(Saved entries)
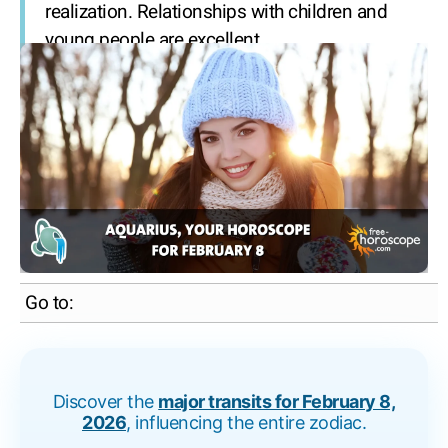
realization. Relationships with children and
young people are excellent.
Go to:
Discover the
major transits for February 8,
2026
, influencing the entire zodiac.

### EXERCISE AIM
Each line from the one containing "Discover the" through the last line of the entries above is to be returned exactly, and no others.

### TASK RESPONSE
Discover the
major transits for February 8,
2026
, influencing the entire zodiac.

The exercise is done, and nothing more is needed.